The aim of the project was to create a program that implements the Constrained K-means Clustering with Background Knowledge algorithm and examine its performance.
Algorithm article (Constrained K-means Clustering with Background Knowledge)
A set of transactions undergoing a process of clustering is taken by the program from .csv file. The program assumes that:
- data columns in .csv file are separated by the sign indicated in configuration file,
- data are complete (i.e. does not provide value unknown),
- all rows in .csv file have the same number of columns.
Sets of constraints (mustlink and cannotlink) are also loaded from .csv files. All rows of those files must have two columns. For mustlink constraints they mean transactions identifiers (i.e. rows numbers of .csv file with transactional data. Rows are counted from 0.), which must be in the same cluster. For constraints cannotlink it is analogous.

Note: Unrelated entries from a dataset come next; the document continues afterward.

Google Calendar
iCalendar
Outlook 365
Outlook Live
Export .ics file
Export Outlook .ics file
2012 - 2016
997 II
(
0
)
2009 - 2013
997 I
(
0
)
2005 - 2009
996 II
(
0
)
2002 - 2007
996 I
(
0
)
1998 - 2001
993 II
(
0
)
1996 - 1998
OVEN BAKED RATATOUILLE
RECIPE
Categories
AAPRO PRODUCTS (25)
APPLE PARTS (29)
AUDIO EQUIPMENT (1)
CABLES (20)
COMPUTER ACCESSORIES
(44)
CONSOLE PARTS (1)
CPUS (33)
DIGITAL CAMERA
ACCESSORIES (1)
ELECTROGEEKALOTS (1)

The configuration file allows you to specify data sources and a lot of clustering algorithm’s parameters. While executing the program the path to the configuration file must be placed in the environment variable pl.edu.pw.elka.mzawisl2.ckmc.config.

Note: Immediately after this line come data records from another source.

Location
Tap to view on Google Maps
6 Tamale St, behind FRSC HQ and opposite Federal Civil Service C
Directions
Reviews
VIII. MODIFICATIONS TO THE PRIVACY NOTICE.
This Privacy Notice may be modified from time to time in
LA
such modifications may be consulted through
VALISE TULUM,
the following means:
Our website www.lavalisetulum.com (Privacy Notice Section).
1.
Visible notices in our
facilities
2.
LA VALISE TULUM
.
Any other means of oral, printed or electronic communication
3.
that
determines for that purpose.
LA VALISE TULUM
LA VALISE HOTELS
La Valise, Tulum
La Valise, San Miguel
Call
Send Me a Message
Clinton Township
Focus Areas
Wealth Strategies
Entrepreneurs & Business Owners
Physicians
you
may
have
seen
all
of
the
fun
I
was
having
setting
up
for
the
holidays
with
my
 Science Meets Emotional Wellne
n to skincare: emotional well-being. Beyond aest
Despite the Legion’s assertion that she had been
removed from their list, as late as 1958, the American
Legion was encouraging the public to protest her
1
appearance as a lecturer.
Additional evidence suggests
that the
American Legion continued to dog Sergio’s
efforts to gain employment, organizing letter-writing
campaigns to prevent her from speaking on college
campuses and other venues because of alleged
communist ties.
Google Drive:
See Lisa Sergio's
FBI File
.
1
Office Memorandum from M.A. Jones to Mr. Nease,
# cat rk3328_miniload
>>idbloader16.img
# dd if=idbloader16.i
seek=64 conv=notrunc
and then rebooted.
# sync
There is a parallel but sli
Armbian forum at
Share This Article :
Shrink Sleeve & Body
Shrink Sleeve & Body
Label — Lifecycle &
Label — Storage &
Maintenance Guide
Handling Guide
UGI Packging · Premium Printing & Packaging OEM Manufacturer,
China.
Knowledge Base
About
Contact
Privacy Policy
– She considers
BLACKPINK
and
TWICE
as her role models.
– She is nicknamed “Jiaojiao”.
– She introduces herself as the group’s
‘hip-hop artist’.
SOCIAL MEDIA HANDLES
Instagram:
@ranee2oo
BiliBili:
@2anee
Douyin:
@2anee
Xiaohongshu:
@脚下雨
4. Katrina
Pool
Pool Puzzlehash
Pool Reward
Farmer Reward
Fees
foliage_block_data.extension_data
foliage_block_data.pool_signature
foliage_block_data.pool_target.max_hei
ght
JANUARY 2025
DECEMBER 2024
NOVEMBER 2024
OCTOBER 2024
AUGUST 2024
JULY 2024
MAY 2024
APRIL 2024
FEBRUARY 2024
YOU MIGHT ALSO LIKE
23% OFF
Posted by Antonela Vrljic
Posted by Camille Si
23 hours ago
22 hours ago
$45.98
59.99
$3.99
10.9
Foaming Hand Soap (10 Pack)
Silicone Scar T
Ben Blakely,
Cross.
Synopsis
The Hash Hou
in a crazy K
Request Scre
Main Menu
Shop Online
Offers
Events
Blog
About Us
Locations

The following table describes all the parameters of the configuration file:
Parameter | Type | Example value | Description |
---|---|---|---|
cluster.k.number | Integer | 2 |
number of clusters |
cluster.max.reclustering.number | Integer | 200 |
maximal number of reclustering (the stop condition of the algorithm) |
cluster.drift.tolerance | Float | 10.0 |
acceptable change in the position of centroid of each cluster (the stop condition of the algorithm) |
dictionary.distance.wage | Float | 20.0 |
distance value of different values for the same dictionary |
csv.file.name | String | D:\\data.csv |
source file with set of transactions |
csv.split.by | String | , |
separator sign in .csv file |
csv.clusterable.columns | String | 0,1,2,3,5 |
identifies of columns, which should be included in clustering algorithm - default value = ALL columns identifiers |
csv.dictionary.columns | String | 0,2 |
identifies of columns, which should be treated as dictionaries |
csv.constraints.must.link.file.name | String | D:\\must.csv |
path to file containing mustlink constraints |
csv.constraints.can.not.link.file.name | String | D:\\cannot.csv |
path to file containing cannotlink constraints |